J’avoue que j’ai ajouté à ces tableaux, qui étaient de commande, les louanges de chacun des hommes illustres qui composent l’Académie française ; et ils ont dû me le pardonner, s’ils ont fait attention qu’autant pour ménager leur pudeur que pour éviter les caractères, je me suis abstenu de toucher à leurs personnes, pour ne parler que de leurs ouvrages, dont j’ai fait des éloges publics plus ou moins étendus, selon que les sujets qu’ils y ont traités pouvaient l’exiger. – J’ai loué des académiciens encore vivants, disent quelques-uns. – Il est vrai ; mais je les ai loués tous : qui d’entre eux aurait une raison de se plaindre ? – C’est une coutume toute nouvelle, ajoutent-ils, et qui n’avait point encore eu d’exemple. – Je veux en convenir, et que j’ai pris soin de m’écarter des lieux communs et des phrases proverbiales usées depuis si longtemps, pour avoir servi à un nombre infini de pareils discours depuis la naissance de l’Académie française. M’était-il donc si difficile de faire entrer Rome et Athènes, le Lycée et le Portique, dans l’éloge de cette savante compagnie ? Être au comble de ses vœux de se voir académicien ; protester que ce jour où l’on jouit pour la première fois d’un si rare bonheur est le jour le plus beau de sa vie ; douter si cet honneur qu’on vient de recevoir est une chose vraie ou qu’on ait songée ; espérer de puiser désormais à la source les plus pures eaux de l’éloquence française ; n’avoir accepté, n’avoir désiré une telle place que pour profiter des lumières de tant de personnes si éclairées ; promettre que tout indigne de leur choix qu’on se reconnaît, on s’efforcera de s’en rendre digne : cent autres formules de pareils compliments sont-elles si rares et si peu connues que je n’eusse pu les trouver, les placer, et en mériter des applaudissements ?
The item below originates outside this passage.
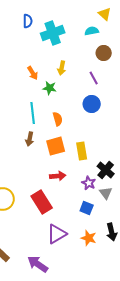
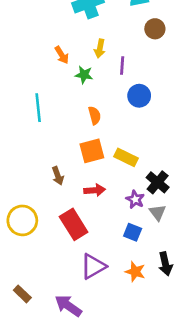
purple line: (94, 78) -> (122, 66), moved, turned 32
cyan line: (33, 113) -> (38, 108), moved
brown arrow: (30, 139) -> (58, 176), moved, turned -32
yellow rectangle: (82, 151) -> (126, 157), turned -54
Parce donc que j’ai cru que, quoi que l’envie et l’injustice publient de l’Académie française, quoi qu’elles veuillent dire de son âge d’or et de sa décadence, elle n’a jamais, depuis son établissement, rassemblé un si grand nombre de personnages illustres pour toutes sortes de talents et en tout genre d’érudition, qu’il est facile aujourd’hui d’y en remarquer ; et que dans cette prévention où je suis, je n’ai pas espéré que cette Compagnie pût être une autre fois plus belle à peindre, ni prise dans un jour plus favorable, et que je me suis servi de l’occasion, ai-je rien fait qui doive m’attirer les moindres reproches ? Cicéron a pu louer impunément Brutus, César, Pompée, Marcellus, qui étaient vivants, qui étaient présents : il les a loués plusieurs fois ; il les a loués seuls dans le sénat, souvent en présence de leurs ennemis, toujours devant une compagnie jalouse de leur mérite, et qui avait bien d’autres délicatesses de politique sur la vertu des grands hommes que n’en saurait avoir l’Académie française. J’ai loué les académiciens, je les ai loués tous, et ce n’a pas été impunément : que me serait-il arrivé si je les avais blâmés tous ?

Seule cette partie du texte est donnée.